Department of Environmental Health Sciences, Faculty of Public Health, Mahidol University, 4th Floor, 2nd Building, Rajvithi Road, Bangkok, 10400, Thailand.
Center of Excellence on Environmental Health and Toxicology (EHT), OPS, Ministry of Higher Education, Research, Science and Innovation, Bangkok, Thailand.
Environ Sci Pollut Res Int. 2023 Aug;30(38):88905-88917. doi: 10.1007/s11356-023-28698-0. Epub 2023 Jul 13.
Numerous epidemiological studies have shown that particulate matter with aerodynamic diameter up to 2.5 μm (PM) is associated with many health consequences, where PM concentration obtained from the monitoring station was normally applied as the exposure level, so that the concentration of PM in unmonitored areas has not been captured. The satellite-derived aerosol optical depth (AOD) product is then used to spatially predict ground truth of PM concentration that covers the locations with no air quality monitoring station, but this method has seldom been developed in Thailand. This study aimed at estimating ground-level PM concentration at 3 km × 3 km spatial resolution over Northern region of Thailand in 2021 using the random forest model integrating the Moderate Resolution Imaging Spectroradiometer (MODIS) AOD products from Terra and Aqua satellites, meteorological factors, and land use data. A random forest model contained 100 decision trees was utilized to train the model, and 10-fold cross-validation approach was implemented to validate the model performance. The good consistency between actual (observed) and predicted concentrations of PM in Northern region of Thailand was observed, where a coefficient of determination (R) and root mean square error (RMSE) of the model fitting were 0.803 and 14.30 μg/m, respectively, and those of 10-fold cross-validation approach were 0.796 and 14.64 μg/m, respectively.

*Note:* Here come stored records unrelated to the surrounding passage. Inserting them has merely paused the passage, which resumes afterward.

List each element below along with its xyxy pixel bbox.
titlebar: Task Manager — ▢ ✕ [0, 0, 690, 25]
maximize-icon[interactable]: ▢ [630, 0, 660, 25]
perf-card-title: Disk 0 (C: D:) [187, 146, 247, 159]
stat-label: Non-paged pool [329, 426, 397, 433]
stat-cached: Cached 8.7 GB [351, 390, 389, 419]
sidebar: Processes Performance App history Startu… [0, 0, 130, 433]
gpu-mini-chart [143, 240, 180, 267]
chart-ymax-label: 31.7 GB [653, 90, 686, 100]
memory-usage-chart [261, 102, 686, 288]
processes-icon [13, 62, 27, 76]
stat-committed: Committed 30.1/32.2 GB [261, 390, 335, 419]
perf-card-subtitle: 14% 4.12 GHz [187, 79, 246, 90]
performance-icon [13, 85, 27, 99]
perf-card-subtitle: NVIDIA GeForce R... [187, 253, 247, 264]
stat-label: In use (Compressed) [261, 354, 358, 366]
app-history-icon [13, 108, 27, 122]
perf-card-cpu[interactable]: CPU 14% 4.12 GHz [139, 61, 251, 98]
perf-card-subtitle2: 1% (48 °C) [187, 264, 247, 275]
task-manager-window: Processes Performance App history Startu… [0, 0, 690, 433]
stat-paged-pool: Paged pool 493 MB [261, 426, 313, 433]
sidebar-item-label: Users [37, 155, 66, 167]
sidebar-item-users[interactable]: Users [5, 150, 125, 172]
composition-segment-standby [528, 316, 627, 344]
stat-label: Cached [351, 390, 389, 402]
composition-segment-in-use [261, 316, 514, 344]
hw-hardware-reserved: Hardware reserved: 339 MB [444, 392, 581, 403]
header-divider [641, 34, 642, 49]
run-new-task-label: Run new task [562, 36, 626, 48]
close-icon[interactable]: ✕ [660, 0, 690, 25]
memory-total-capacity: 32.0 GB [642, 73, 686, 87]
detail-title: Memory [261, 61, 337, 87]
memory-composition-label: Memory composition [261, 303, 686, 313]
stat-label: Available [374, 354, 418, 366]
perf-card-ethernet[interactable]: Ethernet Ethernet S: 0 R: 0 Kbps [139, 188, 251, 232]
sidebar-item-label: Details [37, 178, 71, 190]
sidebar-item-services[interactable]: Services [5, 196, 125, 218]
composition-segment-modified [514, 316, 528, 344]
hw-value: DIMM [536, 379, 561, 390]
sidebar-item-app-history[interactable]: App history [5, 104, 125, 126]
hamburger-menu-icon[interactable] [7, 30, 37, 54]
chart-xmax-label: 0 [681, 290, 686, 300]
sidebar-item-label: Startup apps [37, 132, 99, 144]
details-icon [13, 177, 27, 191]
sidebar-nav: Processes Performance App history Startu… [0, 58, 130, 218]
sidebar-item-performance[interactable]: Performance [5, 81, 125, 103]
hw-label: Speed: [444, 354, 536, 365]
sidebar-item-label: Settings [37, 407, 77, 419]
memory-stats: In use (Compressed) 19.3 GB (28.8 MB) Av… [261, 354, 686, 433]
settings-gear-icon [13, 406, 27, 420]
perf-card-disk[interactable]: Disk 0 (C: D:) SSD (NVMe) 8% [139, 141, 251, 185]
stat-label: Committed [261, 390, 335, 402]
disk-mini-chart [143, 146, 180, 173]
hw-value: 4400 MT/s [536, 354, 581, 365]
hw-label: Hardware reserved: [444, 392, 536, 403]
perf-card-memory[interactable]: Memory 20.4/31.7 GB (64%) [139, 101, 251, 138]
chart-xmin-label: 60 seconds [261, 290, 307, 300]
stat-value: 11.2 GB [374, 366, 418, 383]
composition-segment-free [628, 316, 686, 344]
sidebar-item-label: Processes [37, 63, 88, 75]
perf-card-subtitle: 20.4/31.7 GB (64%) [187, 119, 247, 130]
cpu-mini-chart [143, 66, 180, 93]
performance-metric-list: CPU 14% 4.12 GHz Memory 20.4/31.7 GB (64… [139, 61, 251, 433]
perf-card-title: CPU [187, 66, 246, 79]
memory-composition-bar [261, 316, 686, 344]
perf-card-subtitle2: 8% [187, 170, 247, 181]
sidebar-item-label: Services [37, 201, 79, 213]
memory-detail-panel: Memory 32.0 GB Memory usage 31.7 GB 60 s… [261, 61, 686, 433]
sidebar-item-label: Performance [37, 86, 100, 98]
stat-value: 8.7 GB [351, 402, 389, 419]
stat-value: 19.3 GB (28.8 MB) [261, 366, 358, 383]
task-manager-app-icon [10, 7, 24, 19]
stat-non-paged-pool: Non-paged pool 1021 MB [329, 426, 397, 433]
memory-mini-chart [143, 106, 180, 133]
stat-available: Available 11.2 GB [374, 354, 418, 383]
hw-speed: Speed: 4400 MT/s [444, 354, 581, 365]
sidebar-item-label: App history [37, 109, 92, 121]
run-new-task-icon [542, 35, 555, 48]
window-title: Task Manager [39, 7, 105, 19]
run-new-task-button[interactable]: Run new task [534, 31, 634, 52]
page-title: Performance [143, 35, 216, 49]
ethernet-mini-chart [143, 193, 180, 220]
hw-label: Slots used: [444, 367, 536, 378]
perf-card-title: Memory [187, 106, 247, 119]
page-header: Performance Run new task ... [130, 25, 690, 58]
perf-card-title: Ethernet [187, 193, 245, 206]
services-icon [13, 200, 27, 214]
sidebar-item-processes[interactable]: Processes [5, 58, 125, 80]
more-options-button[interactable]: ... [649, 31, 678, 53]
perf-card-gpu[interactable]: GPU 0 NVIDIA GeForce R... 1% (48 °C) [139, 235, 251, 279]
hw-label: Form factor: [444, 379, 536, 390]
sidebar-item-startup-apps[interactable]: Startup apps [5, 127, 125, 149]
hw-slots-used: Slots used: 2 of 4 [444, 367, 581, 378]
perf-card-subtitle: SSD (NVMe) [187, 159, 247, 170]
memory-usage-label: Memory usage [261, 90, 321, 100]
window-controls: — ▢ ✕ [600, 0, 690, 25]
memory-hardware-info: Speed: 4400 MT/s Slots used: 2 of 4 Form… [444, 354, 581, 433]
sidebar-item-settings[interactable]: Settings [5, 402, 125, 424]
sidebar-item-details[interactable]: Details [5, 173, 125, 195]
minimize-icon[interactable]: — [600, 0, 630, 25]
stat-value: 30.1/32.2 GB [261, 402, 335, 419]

The three most important predictors for estimating the ground-level concentrations of PM in this study were normalized difference vegetation index (NDVI), relative humidity, and number of fire hotspot, respectively. Findings from this study revealed that integrating the MODIS AOD, meteorological variables, and land use data into the random forest model precisely and accurately estimated ground-level PM concentration over Northern region of Thailand that can be further used to investigate the effects of PM exposure on health consequences, even in unmonitored locations, in epidemiological studies.

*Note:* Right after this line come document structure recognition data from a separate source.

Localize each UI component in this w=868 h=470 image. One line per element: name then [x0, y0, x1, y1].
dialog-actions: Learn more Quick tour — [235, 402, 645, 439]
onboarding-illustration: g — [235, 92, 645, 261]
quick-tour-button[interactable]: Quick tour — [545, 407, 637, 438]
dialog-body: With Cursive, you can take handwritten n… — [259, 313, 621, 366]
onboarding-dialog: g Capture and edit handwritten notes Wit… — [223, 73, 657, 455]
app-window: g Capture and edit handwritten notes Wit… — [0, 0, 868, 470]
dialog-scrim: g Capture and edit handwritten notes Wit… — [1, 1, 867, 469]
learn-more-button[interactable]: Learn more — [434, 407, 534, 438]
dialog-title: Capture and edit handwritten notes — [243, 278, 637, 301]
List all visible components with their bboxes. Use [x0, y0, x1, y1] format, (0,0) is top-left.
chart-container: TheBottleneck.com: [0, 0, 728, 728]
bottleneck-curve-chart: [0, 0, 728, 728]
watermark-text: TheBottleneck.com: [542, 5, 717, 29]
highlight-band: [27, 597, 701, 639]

大量的流行病学研究表明,空气动力学直径达 2.5μm 的颗粒物(PM)与许多健康后果有关,通常应用监测站获得的 PM 浓度作为暴露水平,因此未监测区域的 PM 浓度未被捕获。然后,使用卫星衍生的气溶胶光学深度(AOD)产品来空间预测没有空气质量监测站的地区的 PM 浓度的地面真实情况,但这种方法在泰国很少得到开发。本研究旨在使用随机森林模型,整合 Terra 和 Aqua 卫星的中分辨率成像光谱仪(MODIS)AOD 产品、气象因素和土地利用数据,估计 2021 年泰国北部地区 3km×3km 空间分辨率的地面 PM 浓度。一个包含 100 棵决策树的随机森林模型被用来训练模型,并采用 10 折交叉验证方法来验证模型性能。在泰国北部地区,实际(观测)和预测的 PM 浓度之间存在很好的一致性,模型拟合的决定系数(R)和均方根误差(RMSE)分别为 0.803 和 14.30μg/m,10 折交叉验证方法的分别为 0.796 和 14.64μg/m。在这项研究中,用于估计地面 PM 浓度的三个最重要的预测因子分别是归一化差异植被指数(NDVI)、相对湿度和火灾热点数量。这项研究的结果表明,将 MODIS AOD、气象变量和土地利用数据集成到随机森林模型中,可以精确而准确地估计泰国北部地区的地面 PM 浓度,这可以进一步用于研究 PM 暴露对健康后果的影响,即使在未监测的地点,也可以在流行病学研究中使用。